To confirm that our pipeline for identifying ancient deletions (Figure 2—figure supplement 1) has high accuracy, we estimated the ages of deletions, based on the ages of SNVs in LD. We used two methods in parallel: (1) Human Genome Dating (Albers and McVean, 2020) and (2) Relate (Speidel et al., 2019) (see Methods). If both our genotyping pipeline and categorization of shared deletions (as recurrent, introgressed, or ancient) are sound, we should expect that Age(human-specific) ≈ Age(recurrent)<Age(introgressed)<Age(Ancient). Both methods yielded the expected pattern of ages across the categories of deletions (Figure 3, Figure 3—figure supplement 1). We found that the median age for ancient deletions, using Relate, is ~1 million years. About 15% (63) of these deletions are older than 2 million years. In contrast, the median age of non-ancient deletions is ~239,000 years. As such, we infer that both our genotyping pipeline and deletion categorization approach are sound. Counterintuitively, a small number of ‘ancient’ deletions have very recent dates. This may be due to instances of recent soft sweeps involving some deletions leading to an increased length of the associated haplotype and an artificial decrease in age. Second, some ancient deletions may have low frequencies, which too, creates a downward bias in age. Lastly, this may be due to miscategorization of non-ancient deletions as ancient. Next, we test if ancient deletions are enriched for targets of balancing selection relative to non-ancient deletions.

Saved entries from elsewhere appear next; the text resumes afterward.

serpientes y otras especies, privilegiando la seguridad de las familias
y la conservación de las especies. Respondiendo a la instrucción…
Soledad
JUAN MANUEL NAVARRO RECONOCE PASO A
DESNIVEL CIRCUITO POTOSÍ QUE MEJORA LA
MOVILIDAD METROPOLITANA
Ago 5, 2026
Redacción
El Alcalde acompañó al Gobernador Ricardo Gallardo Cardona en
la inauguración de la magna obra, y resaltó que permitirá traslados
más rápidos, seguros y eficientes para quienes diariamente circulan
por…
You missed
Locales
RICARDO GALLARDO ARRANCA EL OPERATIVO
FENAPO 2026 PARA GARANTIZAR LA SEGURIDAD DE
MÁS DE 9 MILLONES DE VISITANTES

Ancient deletion polymorphisms are more likely to be targets of balancing selection than are non-ancient ones
We used the stdβ2 statistic (Siewert and Voight, 2020) to test the hypothesis that ancient deletion polymorphisms are more likely than are non-ancient deletions to be targets of balancing selection. Stdβ2 is a measure of balancing selection, that calculates the weighted average of the number of flanking-derived variants, where weights are the similarity in frequency between the core allele and the flanking variants (Siewert and Voight, 2017).

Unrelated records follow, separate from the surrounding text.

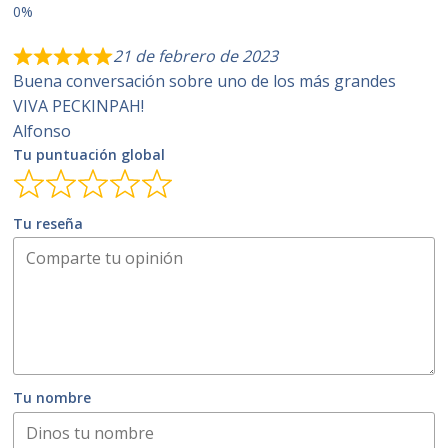
21 de febrero de 2023
Buena conversación sobre uno de los más grandes
VIVA PECKINPAH!
Alfonso
Tu puntuación global
Tu reseña
Tu nombre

For a conceptual understanding of Stdβ2 (Figure 4A), suppose a deletion emerges and the resulting polymorphism is subject to balancing selection; the deletion will rise in frequency until it reaches a certain equilibrium frequency. New SNVs will emerge on the haplotypes carrying the deletion. Some of these SNVs will drift upward in frequency, but since these SNVs will be linked to the deletion, they too can only rise to the equilibrium frequency of the balanced deletion (Siewert and Voight, 2020; Siewert and Voight, 2017). We refer to this type of drift as Goldilocks drift, since the linked SNVs drift upward to the ‘just-right’ equilibrium frequency of the balanced deletion. Goldilocks drift thus leads to allelic class build-up (analogous to how hitchhiking leads to sweeps), which refers to a situation involving the fixation of many flanking variants within the set of haplotypes carrying the deletion. Stdβ2 value for a core variant may be thought of as the average intensity of Goldilocks drift experienced by SNVs around it. Therefore, a high stdβ2 value for a variant implies that it is either a target of balancing selection or close to a target of balancing selection.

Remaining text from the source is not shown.